1. Configure KSQL to process all data that exists in a topic (and not just from the current point onwards, which is the default):

ksql> SET 'auto.offset.reset' = 'earliest';

2. Register the Kafka topic that contains Sysmon event logs as a stream and name it WINLOGBEAT_STREAM. In this case, the available Kafka topic was named winlogbeat. Remember that we are performing a join between Sysmon events 1 and 3, and the data is in JSON format. Therefore, we only need to specify the column names of the two Sysmon events (1 and 3) and define nested fields via the STRUCT data type.

ksql> CREATE STREAM WINLOGBEAT_STREAM \
            (source_name VARCHAR, \
            type VARCHAR, \
            task VARCHAR, \
            log_name VARCHAR, \
            computer_name VARCHAR, \
            event_data STRUCT< \
                UtcTime VARCHAR, \
                ProcessGuid VARCHAR, \
                ProcessId INTEGER, \
                Image VARCHAR, \
                FileVersion VARCHAR, \
                Description VARCHAR, \
                Product VARCHAR, \
                Company VARCHAR, \
                CommandLine VARCHAR, \
                CurrentDirectory VARCHAR, \
                User VARCHAR, \
                LogonGuid VARCHAR, \
                LogonId VARCHAR, \
                TerminalSessionId INTEGER, \
                IntegrityLevel VARCHAR, \
                Hashes VARCHAR, \
                ParentProcessGuid VARCHAR, \
                ParentProcessId INTEGER, \
                ParentImage VARCHAR, \
                ParentCommandLine VARCHAR, \
                Protocol VARCHAR, \
                Initiated VARCHAR, \
                SourceIsIpv6 VARCHAR, \
                SourceIp VARCHAR, \
                SourceHostname VARCHAR, \
                SourcePort INTEGER, \
                SourcePortName VARCHAR, \
                DestinationIsIpv6 VARCHAR, \
                DestinationIp VARCHAR, \
                DestinationHostname VARCHAR, \
                DestinationPort INTEGER, \
                DestinationPortName VARCHAR>, \
            event_id INTEGER) \
WITH (KAFKA_TOPIC='winlogbeat', VALUE_FORMAT='JSON');

Optionally, query a sample of the data:

ksql> SELECT SOURCE_NAME , COMPUTER_NAME , EVENT_DATA->PARENTIMAGE, EVENT_DATA->PRODUCT  \
        FROM WINLOGBEAT_STREAM \
        WHERE EVENT_ID =1 OR EVENT_ID = 3 \
        LIMIT 2;
Microsoft-Windows-Sysmon | MSEDGEWIN10 | C:\Windows\System32\svchost.exe | Microsoft® Windows® Operating System
Microsoft-Windows-Sysmon | MSEDGEWIN10 | C:\Windows\System32\wuauclt.exe | Microsoft Malware Protection

3. Rekey the WINLOGBEAT_STREAM stream so that the key is correct for subsequent join operations. The rekey is on the process_guid field since that’s the common property with a unique value between Sysmon events 1 and 3. It’s done using the PARTITION BY command.

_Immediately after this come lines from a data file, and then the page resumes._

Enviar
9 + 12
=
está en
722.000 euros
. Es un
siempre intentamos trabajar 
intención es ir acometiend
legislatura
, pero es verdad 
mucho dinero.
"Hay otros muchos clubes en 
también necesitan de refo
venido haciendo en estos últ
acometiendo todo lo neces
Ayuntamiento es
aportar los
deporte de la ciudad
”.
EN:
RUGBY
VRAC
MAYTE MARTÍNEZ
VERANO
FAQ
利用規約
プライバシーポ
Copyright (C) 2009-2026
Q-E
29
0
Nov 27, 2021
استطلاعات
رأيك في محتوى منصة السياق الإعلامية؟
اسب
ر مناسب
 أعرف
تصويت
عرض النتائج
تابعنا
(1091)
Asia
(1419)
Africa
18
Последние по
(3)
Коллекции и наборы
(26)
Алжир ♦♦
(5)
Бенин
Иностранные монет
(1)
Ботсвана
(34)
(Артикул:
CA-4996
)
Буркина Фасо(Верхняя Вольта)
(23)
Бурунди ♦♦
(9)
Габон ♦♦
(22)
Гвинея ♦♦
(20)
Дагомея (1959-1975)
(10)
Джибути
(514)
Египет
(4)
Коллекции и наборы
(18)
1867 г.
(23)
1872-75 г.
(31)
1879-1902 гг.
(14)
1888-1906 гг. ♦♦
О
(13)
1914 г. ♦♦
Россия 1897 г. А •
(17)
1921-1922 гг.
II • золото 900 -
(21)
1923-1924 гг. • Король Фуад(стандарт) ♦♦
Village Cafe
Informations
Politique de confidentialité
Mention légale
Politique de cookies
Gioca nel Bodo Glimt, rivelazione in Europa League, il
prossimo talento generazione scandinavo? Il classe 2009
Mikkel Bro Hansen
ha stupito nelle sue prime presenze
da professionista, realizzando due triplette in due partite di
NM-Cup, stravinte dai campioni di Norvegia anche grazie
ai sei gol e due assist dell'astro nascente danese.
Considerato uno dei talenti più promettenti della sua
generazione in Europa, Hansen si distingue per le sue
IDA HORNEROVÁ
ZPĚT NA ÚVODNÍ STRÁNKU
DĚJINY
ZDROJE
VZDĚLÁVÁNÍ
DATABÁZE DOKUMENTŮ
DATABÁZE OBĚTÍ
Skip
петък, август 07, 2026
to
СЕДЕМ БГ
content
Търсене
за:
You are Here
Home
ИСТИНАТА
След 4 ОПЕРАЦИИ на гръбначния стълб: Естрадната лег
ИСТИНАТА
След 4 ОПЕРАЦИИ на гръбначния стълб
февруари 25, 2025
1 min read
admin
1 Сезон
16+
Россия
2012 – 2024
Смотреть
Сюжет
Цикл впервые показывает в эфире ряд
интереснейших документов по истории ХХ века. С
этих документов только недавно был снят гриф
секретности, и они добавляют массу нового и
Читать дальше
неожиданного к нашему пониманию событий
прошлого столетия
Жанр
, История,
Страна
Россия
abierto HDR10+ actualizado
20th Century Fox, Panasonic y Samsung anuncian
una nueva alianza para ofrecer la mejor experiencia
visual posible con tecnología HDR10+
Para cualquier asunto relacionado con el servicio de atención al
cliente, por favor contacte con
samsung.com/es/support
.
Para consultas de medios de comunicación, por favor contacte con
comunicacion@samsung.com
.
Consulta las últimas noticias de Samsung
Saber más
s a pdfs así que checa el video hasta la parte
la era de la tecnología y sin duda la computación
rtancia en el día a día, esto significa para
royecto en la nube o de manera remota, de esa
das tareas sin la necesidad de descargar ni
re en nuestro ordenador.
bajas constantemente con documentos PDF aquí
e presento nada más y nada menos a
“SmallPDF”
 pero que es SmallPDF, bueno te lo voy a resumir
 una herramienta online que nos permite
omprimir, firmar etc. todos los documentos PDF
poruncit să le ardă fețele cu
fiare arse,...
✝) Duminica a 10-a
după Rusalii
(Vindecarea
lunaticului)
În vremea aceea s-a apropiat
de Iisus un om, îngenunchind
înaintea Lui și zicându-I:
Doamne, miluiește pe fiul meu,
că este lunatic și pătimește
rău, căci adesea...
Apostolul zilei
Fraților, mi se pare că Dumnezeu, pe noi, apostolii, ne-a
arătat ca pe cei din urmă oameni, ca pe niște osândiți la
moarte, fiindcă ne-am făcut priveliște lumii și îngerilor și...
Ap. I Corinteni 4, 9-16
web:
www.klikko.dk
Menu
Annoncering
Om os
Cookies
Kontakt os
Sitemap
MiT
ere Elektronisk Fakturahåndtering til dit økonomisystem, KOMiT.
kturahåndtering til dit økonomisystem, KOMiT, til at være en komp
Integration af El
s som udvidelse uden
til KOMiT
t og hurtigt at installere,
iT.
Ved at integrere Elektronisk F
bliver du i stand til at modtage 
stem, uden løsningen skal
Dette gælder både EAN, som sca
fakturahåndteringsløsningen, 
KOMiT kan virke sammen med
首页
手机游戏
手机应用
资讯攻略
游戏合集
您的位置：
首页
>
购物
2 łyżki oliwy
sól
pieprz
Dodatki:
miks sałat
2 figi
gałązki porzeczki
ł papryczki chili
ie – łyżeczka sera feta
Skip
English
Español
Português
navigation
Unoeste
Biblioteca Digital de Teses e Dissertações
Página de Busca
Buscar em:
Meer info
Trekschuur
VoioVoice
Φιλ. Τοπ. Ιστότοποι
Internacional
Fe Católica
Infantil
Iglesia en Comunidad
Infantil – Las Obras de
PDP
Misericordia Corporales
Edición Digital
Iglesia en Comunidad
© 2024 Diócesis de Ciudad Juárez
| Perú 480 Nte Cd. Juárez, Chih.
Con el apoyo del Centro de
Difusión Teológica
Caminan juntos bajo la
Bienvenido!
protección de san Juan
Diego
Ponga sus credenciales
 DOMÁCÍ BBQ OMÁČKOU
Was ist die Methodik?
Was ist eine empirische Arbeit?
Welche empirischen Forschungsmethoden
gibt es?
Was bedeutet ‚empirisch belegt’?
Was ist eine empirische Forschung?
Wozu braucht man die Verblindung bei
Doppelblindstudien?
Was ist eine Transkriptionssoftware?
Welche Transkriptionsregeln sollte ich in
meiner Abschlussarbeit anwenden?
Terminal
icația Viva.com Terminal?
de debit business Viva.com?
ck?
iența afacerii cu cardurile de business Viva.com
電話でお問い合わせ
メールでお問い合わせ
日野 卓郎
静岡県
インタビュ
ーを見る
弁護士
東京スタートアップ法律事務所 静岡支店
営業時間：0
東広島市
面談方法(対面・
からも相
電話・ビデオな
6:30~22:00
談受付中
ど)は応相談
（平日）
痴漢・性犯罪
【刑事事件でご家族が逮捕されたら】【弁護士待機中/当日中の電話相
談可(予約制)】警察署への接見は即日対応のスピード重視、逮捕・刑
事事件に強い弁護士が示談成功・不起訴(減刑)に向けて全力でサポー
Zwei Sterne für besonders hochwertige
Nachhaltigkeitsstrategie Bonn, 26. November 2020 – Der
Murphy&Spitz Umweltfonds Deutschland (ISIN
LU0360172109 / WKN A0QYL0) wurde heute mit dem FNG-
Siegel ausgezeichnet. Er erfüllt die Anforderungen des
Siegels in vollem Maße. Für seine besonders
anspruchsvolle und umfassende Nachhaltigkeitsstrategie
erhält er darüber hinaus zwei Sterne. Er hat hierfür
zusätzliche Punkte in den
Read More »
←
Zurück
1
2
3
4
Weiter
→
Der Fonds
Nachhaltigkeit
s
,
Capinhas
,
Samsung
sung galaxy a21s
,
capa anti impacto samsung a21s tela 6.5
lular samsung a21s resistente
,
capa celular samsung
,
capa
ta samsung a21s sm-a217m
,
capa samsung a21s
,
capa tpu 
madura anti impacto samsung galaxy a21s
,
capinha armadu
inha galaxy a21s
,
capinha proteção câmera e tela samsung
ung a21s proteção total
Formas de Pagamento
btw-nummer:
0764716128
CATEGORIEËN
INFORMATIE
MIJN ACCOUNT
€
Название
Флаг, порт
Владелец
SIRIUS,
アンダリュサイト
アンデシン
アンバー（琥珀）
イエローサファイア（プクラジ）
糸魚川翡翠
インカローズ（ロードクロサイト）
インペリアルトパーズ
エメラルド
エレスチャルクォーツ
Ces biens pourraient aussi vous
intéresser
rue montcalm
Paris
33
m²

Note that this operation also flattens the nested event_data field.

ksql> CREATE STREAM WINLOGBEAT_STREAM_REKEY \
            WITH (VALUE_FORMAT='JSON', \
                  PARTITIONS=1, \
                  TIMESTAMP='event_date_creation') \
            AS SELECT \
            STRINGTOTIMESTAMP(event_data->UtcTime, 'yyyy-MM-dd HH:mm:ss.SSS') AS event_date_creation, \
            event_data->ProcessGuid AS process_guid, \
            event_data->ProcessId AS process_id, \
            event_data->Image AS process_path, \
            event_data->FileVersion AS file_version, \
            event_data->Description AS file_description, \
            event_data->Company AS file_company, \
            event_data->CommandLine AS process_command_line, \
            event_data->CurrentDirectory AS process_current_directory, \
            event_data->User AS user_account, \
            event_data->LogonGuid AS user_logon_guid, \
            event_data->LogonId AS user_logon_id, \
            event_data->TerminalSessionId AS user_session_id, \
            event_data->IntegrityLevel AS process_integrity_level, \
            event_data->Hashes AS hashes, \
            event_data->ParentProcessGuid AS parent_process_guid, \
            event_data->ParentProcessId AS parent_process_id, \
            event_data->ParentImage AS parent_process_path, \
            event_data->ParentCommandLine AS parent_process_command_line, \
            event_data->Protocol AS network_protocol, \
            event_data->Initiated AS network_connection_initiated, \
            event_data->SourceIsIpv6 AS src_is_ipv6, \
            event_data->SourceIp AS src_ip_addr, \
            event_data->SourceHostname AS src_host_name, \
            event_data->SourcePort AS src_port, \
            event_data->SourcePortName AS src_port_name, \
            event_data->DestinationIsIpv6 AS dst_is_ipv6, \
            event_data->DestinationIp AS dst_ip_addr, \
            event_data->DestinationHostname AS dst_host_name, \
            event_data->DestinationPort AS dst_port, \
            event_data->DestinationPortName AS dst_port_name, \
            event_id, \
            source_name, \
            log_name \
    FROM WINLOGBEAT_STREAM \
    WHERE source_name='Microsoft-Windows-Sysmon' \
    PARTITION BY process_guid;

4. Using the rekeyed stream, create a stream with just the Sysmon ProcessCreate events (event_id=1):

ksql> CREATE STREAM SYSMON_PROCESS_CREATE \
            WITH (VALUE_FORMAT='JSON', \
                  PARTITIONS=1, \
                  TIMESTAMP='event_date_creation') \
            AS SELECT event_date_creation, \
                        process_guid, \
                        process_id, \
                        process_path, \
                        file_version, \
                        file_description, \
                        file_company, \
                        process_command_line, \
                        process_current_directory, \
                        user_account, \
                        user_logon_guid, \
                        user_logon_id, \
                        user_session_id, \
                        process_integrity_level, \
                        hashes, \
                        parent_process_guid, \
                        parent_process_id, \
                        parent_process_path, \
                        parent_process_command_line, \
                        event_id, \
                        source_name, \
                        log_name \
            FROM WINLOGBEAT_STREAM_REKEY \
            WHERE event_id=1;

Optionally, query a sample of this data. Note that it is just ProcessCreate events.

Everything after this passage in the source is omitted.